Ry was in no mood for this kid’s nonsense. He picked up the paper and slid it into the waste can.
“Man! You are one self-destructive dude!” Hector fished the application out of the can and slapped it back on the table. “Look at it, Ry! It’s a Dream Date application. Meg Maguire personally initialed this form to be directed to her attention. It’s for me, not you, but I’m going to let you use it. You fill it out nice, take it to the studio yourself and she’ll see you.”
Ry sighed. “Now, why would I want to do that?”
“Because she said to tell you she was wrong.”
“Sure, she did.” Ry would believe that when they invented a cure for the common cold.
“Ry, I’m not kidding. I asked her if she wanted me to tell you anything, and that’s what she said.”
“That she was wrong,” Ry repeated, considering it for a moment. No, Meg wouldn’t have said that.
“Would I lie? This is a way for you to save face, man. Fill the form out. Pretend that you want to go on her show. If she seems glad about that, you can find an excuse not to actually go on the show. But if she’s upset that you want to go on that show, you’ll know she wants you herself. What do you have to lose?”
Actually, not much. His pride was all gone.
Wednesday had been a very long day, and this morning had dragged by, as well. Of course it was only two days ago that Hector had shown up here at her office, but she’d believed he would take her message to Ry right away. If Ry still loved her, wouldn’t he have called?
 
; Maybe Sunny was right, and Ry wouldn’t risk rejection again.

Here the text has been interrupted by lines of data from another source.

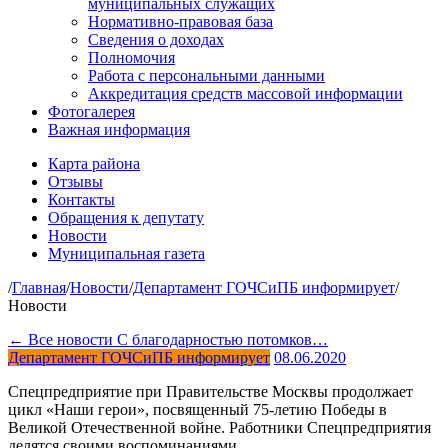
муниципальных служащих
Нормативно-правовая база
Сведения о доходах
Полномочия
Работа с персональными данными
Аккредитация средств массовой информации
Фотогалерея
Важная информация
Карта района
Отзывы
Контакты
Обращения к депутату
Новости
Муниципальная газета
/
Главная
/
Новости
/
Департамент ГОЧСиПБ информирует
/
Новости
← Все новости
С благодарностью потомков…
Департамент ГОЧСиПБ информирует
08.06.2020
Спецпредприятие при Правительстве Москвы продолжает
цикл «Наши герои», посвященный 75-летию Победы в
Великой Отечественной войне. Работники Спецпредприятия
делятся своими воспоминаниями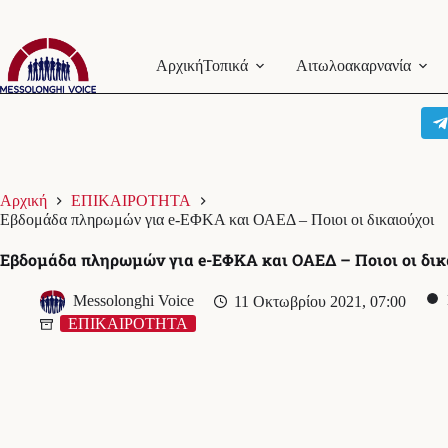
Μετάβαση
στο
Αρχική
Τοπικά
Αιτωλοακαρνανία
περιεχόμενο
Αρχική
ΕΠΙΚΑΙΡΟΤΗΤΑ
Εβδομάδα πληρωμών για e-EΦΚΑ και ΟΑΕΔ – Ποιοι οι δικαιούχοι
Εβδομάδα πληρωμών για e-EΦΚΑ και ΟΑΕΔ – Ποιοι οι δικ
Messolonghi Voice
11 Οκτωβρίου 2021, 07:00
ΕΠΙΚΑΙΡΟΤΗΤΑ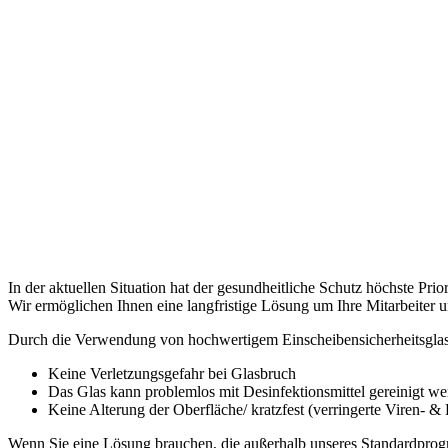
In der aktuellen Situation hat der gesundheitliche Schutz höchste Priori
Wir ermöglichen Ihnen eine langfristige Lösung um Ihre Mitarbeiter
Durch die Verwendung von hochwertigem Einscheibensicherheitsglas 
Keine Verletzungsgefahr bei Glasbruch
Das Glas kann problemlos mit Desinfektionsmittel gereinigt w
Keine Alterung der Oberfläche/ kratzfest (verringerte Viren- &
Wenn Sie eine Lösung brauchen, die außerhalb unseres Standardprogr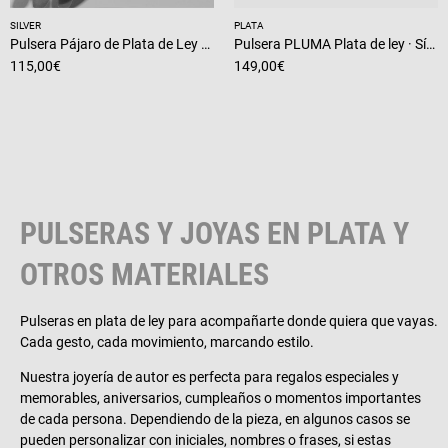
SILVER
PLATA
Pulsera Pájaro de Plata de Ley – Libertad y Elegancia Artesanal
Pulsera PLUMA Plata de ley · Símbolo de sueños y libertad
115,00
€
149,00
€
PULSERAS Y JOYAS EN PLATA Y
OTROS MATERIALES
Pulseras en plata de ley para acompañarte donde quiera que vayas.
Cada gesto, cada movimiento, marcando estilo.
Nuestra joyería de autor es perfecta para regalos especiales y
memorables, aniversarios, cumpleaños o momentos importantes
de cada persona. Dependiendo de la pieza, en algunos casos se
pueden personalizar con iniciales, nombres o frases, si estas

Her phone rang, and she couldn’t grab it fast enough. But it was only Vanessa, the receptionist.
“Meg, one of your adorable hunks just dropped off a completed application form for Dream Date.”
There was nothing unusual about that. “Just drop it in my mailbox, Vanessa.”

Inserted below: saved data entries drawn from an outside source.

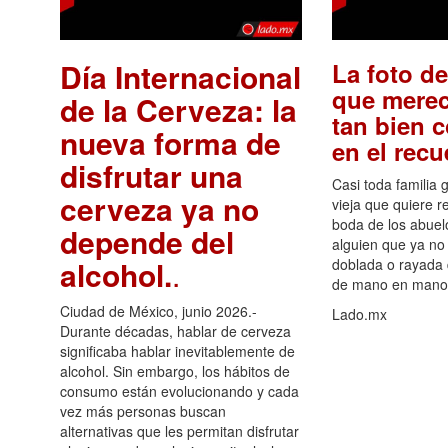
Día Internacional
La foto de
que merec
de la Cerveza: la
tan bien 
nueva forma de
en el rec
disfrutar una
Casi toda familia 
cerveza ya no
vieja que quiere re
boda de los abuelo
depende del
alguien que ya no 
alcohol.
.
doblada o rayada
de mano en mano 
Ciudad de México, junio 2026.-
Lado.mx
Durante décadas, hablar de cerveza
significaba hablar inevitablemente de
alcohol. Sin embargo, los hábitos de
consumo están evolucionando y cada
vez más personas buscan
alternativas que les permitan disfrutar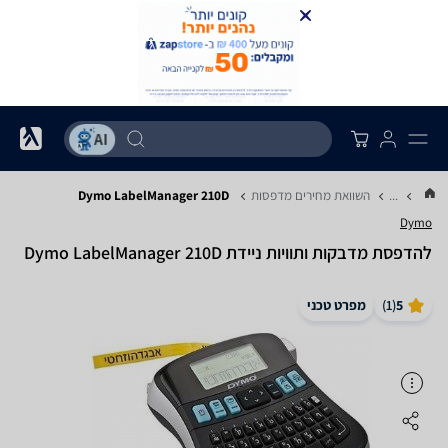
...
השוואת מחירים מדפסות
Dymo LabelManager 210D
Dymo
‏להדפסת מדבקות ותוויות ניידת Dymo LabelManager 210D
5
(
1
)
מפרט טכני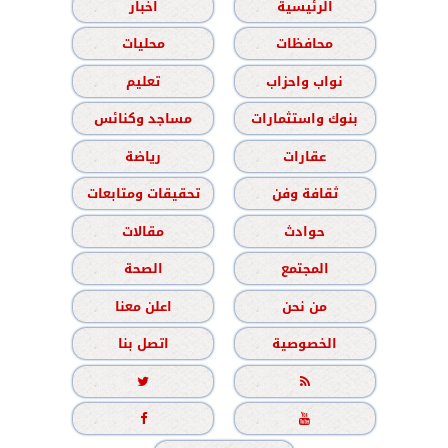
الرئيسية
اخبار
محافظات
محليات
نواب واحزاب
تعليم
بنوك واستثمارات
مساجد وكنائس
عقارات
رياضة
ثقافة وفن
تحقيقات ومتابعات
حوادث
مقالات
المجتمع
الصحة
من نحن
اعلن معنا
الخصوصية
اتصل بنا



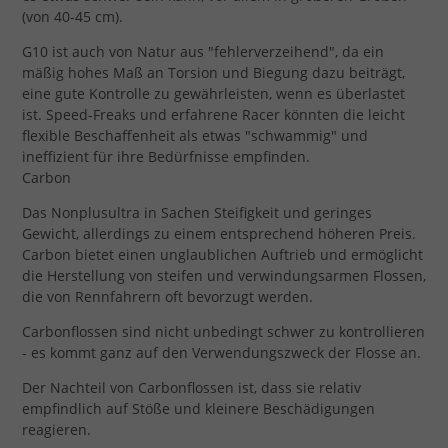
(von 40-45 cm).
G10 ist auch von Natur aus "fehlerverzeihend", da ein
mäßig hohes Maß an Torsion und Biegung dazu beiträgt,
eine gute Kontrolle zu gewährleisten, wenn es überlastet
ist. Speed-Freaks und erfahrene Racer könnten die leicht
flexible Beschaffenheit als etwas "schwammig" und
ineffizient für ihre Bedürfnisse empfinden.
Carbon
Das Nonplusultra in Sachen Steifigkeit und geringes
Gewicht, allerdings zu einem entsprechend höheren Preis.
Carbon bietet einen unglaublichen Auftrieb und ermöglicht
die Herstellung von steifen und verwindungsarmen Flossen,
die von Rennfahrern oft bevorzugt werden.
Carbonflossen sind nicht unbedingt schwer zu kontrollieren
- es kommt ganz auf den Verwendungszweck der Flosse an.
Der Nachteil von Carbonflossen ist, dass sie relativ
empfindlich auf Stöße und kleinere Beschädigungen
reagieren.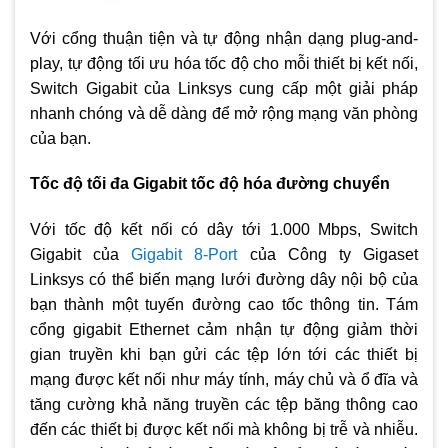
Với cổng thuận tiện và tự động nhận dạng plug-and-
play, tự động tối ưu hóa tốc độ cho mỗi thiết bị kết nối,
Switch Gigabit của Linksys cung cấp một giải pháp
nhanh chóng và dễ dàng để mở rộng mạng văn phòng
của bạn.
Tốc độ tối đa Gigabit tốc độ hóa đường chuyển
Với tốc độ kết nối có dây tới 1.000 Mbps, Switch
Gigabit của
Gigabit 8-Port
của Công ty Gigaset
Linksys có thể biến mạng lưới đường dây nội bộ của
bạn thành một tuyến đường cao tốc thông tin. Tám
cổng gigabit Ethernet cảm nhận tự động giảm thời
gian truyền khi bạn gửi các tệp lớn tới các thiết bị
mạng được kết nối như máy tính, máy chủ và ổ đĩa và
tăng cường khả năng truyền các tệp băng thông cao
đến các thiết bị được kết nối mà không bị trễ và nhiễu.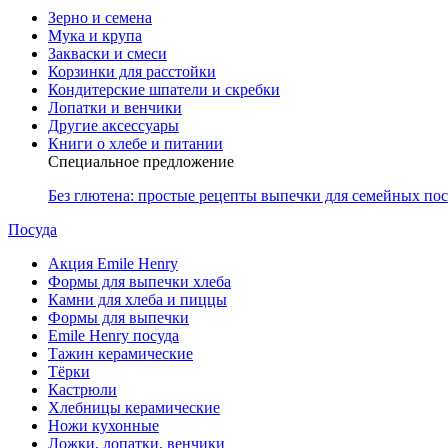
Зерно и семена
Мука и крупа
Закваски и смеси
Корзинки для расстойки
Кондитерские шпатели и скребки
Лопатки и венчики
Другие аксессуары
Книги о хлебе и питании
Специальное предложение
Без глютена: простые рецепты выпечки для семейных по
Посуда
Акция Emile Henry
Формы для выпечки хлеба
Камни для хлеба и пиццы
Формы для выпечки
Emile Henry посуда
Тажин керамические
Тёрки
Кастрюли
Хлебницы керамические
Ножи кухонные
Ложки, лопатки, венчики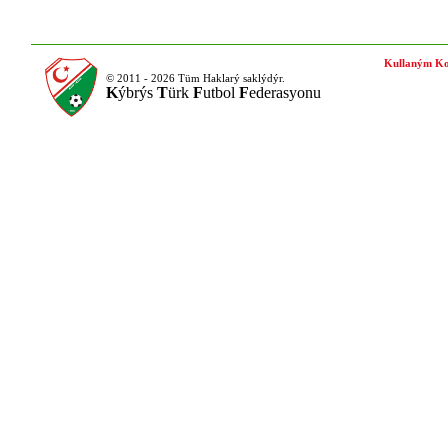
Kullaným Ko
© 2011 - 2026 Tüm Haklarý saklýdýr.
K
ýbrýs
T
ürk
F
utbol
F
ederasyonu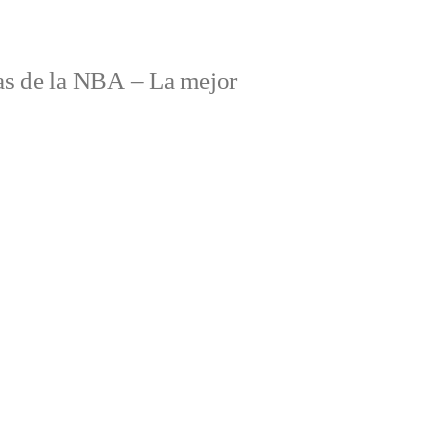
s de la NBA – La mejor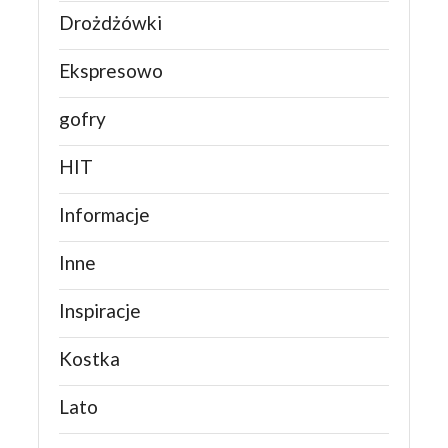
Drożdżówki
Ekspresowo
gofry
HIT
Informacje
Inne
Inspiracje
Kostka
Lato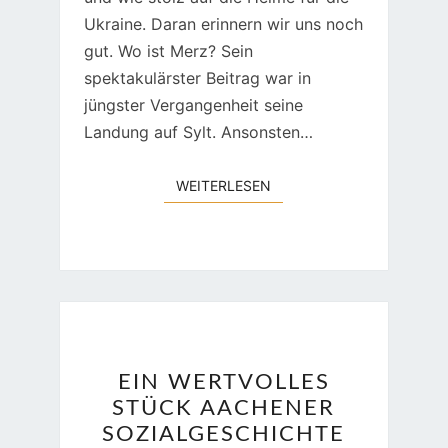
Ukraine. Daran erinnern wir uns noch
gut. Wo ist Merz? Sein
spektakulärster Beitrag war in
jüngster Vergangenheit seine
Landung auf Sylt. Ansonsten…
WEITERLESEN
WEITERLESEN
EIN
EIN WERTVOLLES
WERTVOLLES
STÜCK AACHENER
STÜCK
SOZIALGESCHICHTE
AACHENER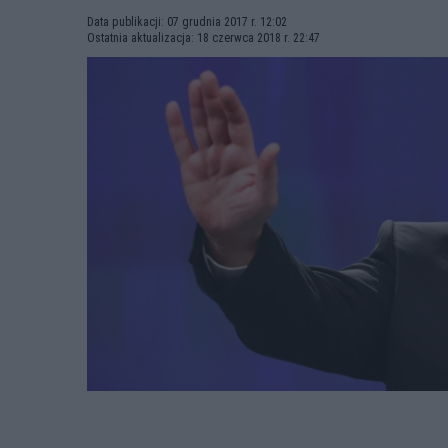
Data publikacji: 07 grudnia 2017 r. 12:02
Ostatnia aktualizacja: 18 czerwca 2018 r. 22:47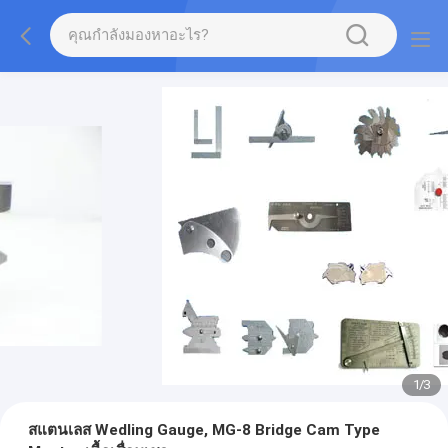
1
/
3
สแตนเลส Wedling Gauge, MG-8 Bridge Cam Type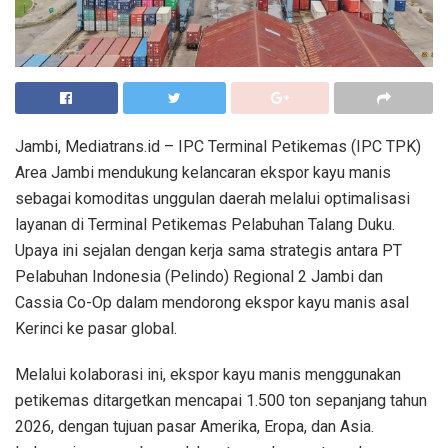
Jambi, Mediatrans.id – IPC Terminal Petikemas (IPC TPK)
Area Jambi mendukung kelancaran ekspor kayu manis
sebagai komoditas unggulan daerah melalui optimalisasi
layanan di Terminal Petikemas Pelabuhan Talang Duku.
Upaya ini sejalan dengan kerja sama strategis antara PT
Pelabuhan Indonesia (Pelindo) Regional 2 Jambi dan
Cassia Co-Op dalam mendorong ekspor kayu manis asal
Kerinci ke pasar global.
Melalui kolaborasi ini, ekspor kayu manis menggunakan
petikemas ditargetkan mencapai 1.500 ton sepanjang tahun
2026, dengan tujuan pasar Amerika, Eropa, dan Asia.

“It has your initials in the upper left-hand corner of the envelope. You always want those right away.”
She’d initialed the application Hector had taken to Ry. “Is the guy still there?”
“No, he seemed in a hurry when he dropped it off.”
“Was it the guy who was here Tuesday?”
“Meg, there were lots of guys here Tuesday.”
“I’m talking about Hector Gonzales.”
“What did he look like?”
“Dark hair, dark eyes, about five foot nine?”
“Hmm, I don’t remember him, but the guy that dropped off the envelope has dark blond hair. He was about six feet tall, lean but muscular and he had great dimples when he smiled. He was really cute, Meg.”
That was Ry. It had to be. Had he brought Hector’s application, hoping he would see her? “I’ll come get the form,” she said, eager to see if Hector had included a message about Ry. Racing to reception, she wished Ry had waited.
“Wow, you got here fast,” Vanessa said, handing over the envelope.
It didn’t seem like it. Meg’s hands trembled as she tore open the envelope and began reading the application on her way back to her office.
It wasn’t what she expected. Ry had used Hector’s application, supplying his own name, pertinent data and list of favorites, which matched hers exactly, just as they had in that Mexican restaurant the night his nephew was born.
On the second page, where he was asked to describe his idea of a perfect date, he’d written the one she’d talked about. It was all there—worshiping at church, taking the boat to Catalina, strolling past shops, eating ice-cream cones, dinner at a beachfront restaurant, listening to the waves, watching the stars and taking the last boat back—every last detail. Ry Brennan did indeed have the best memory of anyone she knew.